Signed-off-by: Jeff King <peff@peff.net>
Signed-off-by: Junio C Hamano <gitster@pobox.com>
Fix regressions to "git diff --no-index" when it recurses down.
By Bobby Powers
* bp/diff-no-index-strbuf-fix:
diff --no-index: don't leak buffers in queue_diff
diff --no-index: reset temporary buffer lengths on directory iteration
When peeking into object stores of submodules, the code forgot that they
might borrow objects from alternate object stores on their own.
By Heiko Voigt
* hv/submodule-alt-odb:
teach add_submodule_odb() to look for alternates
Import the latest 32-bit implementation of count_masked_bytes() from
Linux (arch/x86/include/asm/word-at-a-time.h). It's shorter and avoids
overflows and negative numbers.
This fixes test failures on 32-bit, where negative partial results had
been shifted right using the "wrong" method (logical shift right instead
of arithmetic short right). The compiler is free to chose the method,
so it was only wrong in the sense that it didn't work as intended by us.
Reported-by: Øyvind A. Holm <sunny@sunbase.org>
Signed-off-by: Rene Scharfe <rene.scharfe@lsrfire.ath.cx>
Signed-off-by: Junio C Hamano <gitster@pobox.com>
Hide literals that can cause compiler warnings for 32-bit architectures in
expressions that evaluate to small numbers there. Some compilers warn that
0x0001020304050608 won't fit into a 32-bit long, others that shifting right
by 56 bits clears a 32-bit value completely.

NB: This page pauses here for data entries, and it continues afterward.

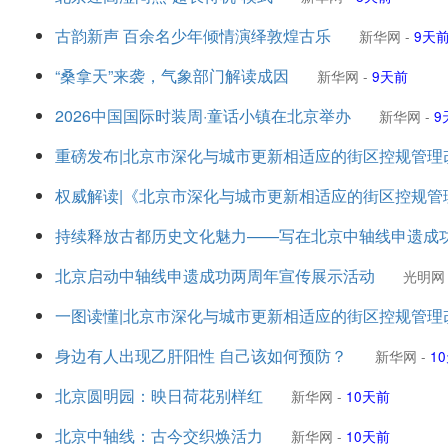
古韵新声 百余名少年倾情演绎敦煌古乐
新华网
-
9天
“桑拿天”来袭，气象部门解读成因
新华网
-
9天前
2026中国国际时装周·童话小镇在北京举办
新华网
-
9
重磅发布|北京市深化与城市更新相适应的街区控规管理改
权威解读|《北京市深化与城市更新相适应的街区控规管
持续释放古都历史文化魅力——写在北京中轴线申遗成
北京启动中轴线申遗成功两周年宣传展示活动
光明网
一图读懂|北京市深化与城市更新相适应的街区控规管理
身边有人出现乙肝阳性 自己该如何预防？
新华网
-
1
北京圆明园：映日荷花别样红
新华网
-
10天前
北京中轴线：古今交织焕活力
新华网
-
10天前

The correct values are calculated in the 64-bit case, which is all that matters
in this if-branch.
Reported-by: Øyvind A. Holm <sunny@sunbase.org>
Signed-off-by: Rene Scharfe <rene.scharfe@lsrfire.ath.cx>
Acked-by: Thomas Rast <trast@student.ethz.ch>
Signed-off-by: Junio C Hamano <gitster@pobox.com>
Import macro REPEAT_BYTE from Linux (arch/x86/include/asm/word-at-a-time.h)

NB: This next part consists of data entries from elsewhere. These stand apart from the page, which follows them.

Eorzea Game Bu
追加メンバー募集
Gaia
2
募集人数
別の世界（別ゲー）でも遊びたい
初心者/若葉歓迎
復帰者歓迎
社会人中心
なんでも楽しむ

to avoid 64-bit integer literals, which cause some 32-bit compilers to
print warnings.
Reported-by: Øyvind A. Holm <sunny@sunbase.org>
Signed-off-by: Rene Scharfe <rene.scharfe@lsrfire.ath.cx>
Signed-off-by: Junio C Hamano <gitster@pobox.com>
The search_ref_dir() function is about looking up an existing ref_entry in
a sorted array of ref_entry stored in dir->entries, but it still allocates
a new ref_entry and frees it before returning. This is only because the
call to bsearch(3) was coded in a suboptimal way. Unlike the comparison
function given to qsort(3), the first parameter to its comparison function
does not need to point at an object that is shaped like an element in the
array.
Introduce a new comparison function that takes a counted string as the key
and an element in an array of ref_entry and give it to bsearch(), so that
we do not have to allocate a new ref_entry that we will never return to
the caller anyway.
Signed-off-by: Junio C Hamano <gitster@pobox.com>
Convert the parameter subdirname of search_for_subdir() to a
length-limted string and then simply pass the interesting slice of the
refname from find_containing_dir(), thereby avoiding to duplicate the
string.
Signed-off-by: Rene Scharfe <rene.scharfe@lsrfire.ath.cx>
Signed-off-by: Junio C Hamano <gitster@pobox.com>
We have a list of refs that we want to compare against the
"match" array. The current code searches the match list
linearly, giving quadratic behavior over the number of refs
when you want to fetch all of them.
Instead, we can compare the lists as we go, giving us linear
behavior.
Signed-off-by: Jeff King <peff@peff.net>
Signed-off-by: Junio C Hamano <gitster@pobox.com>
Having the list sorted means we can avoid some quadratic
algorithms when comparing lists.
These should typically be sorted already, but they do come
from the remote, so let's be extra careful. Our ref-sorting
implementation does a mergesort, so we do not have to care
about performance degrading in the common case that the list
is already sorted.
Signed-off-by: Jeff King <peff@peff.net>
Signed-off-by: Junio C Hamano <gitster@pobox.com>
Since we store lists of refs as linked lists, we can use
llist_mergesort to efficiently sort them.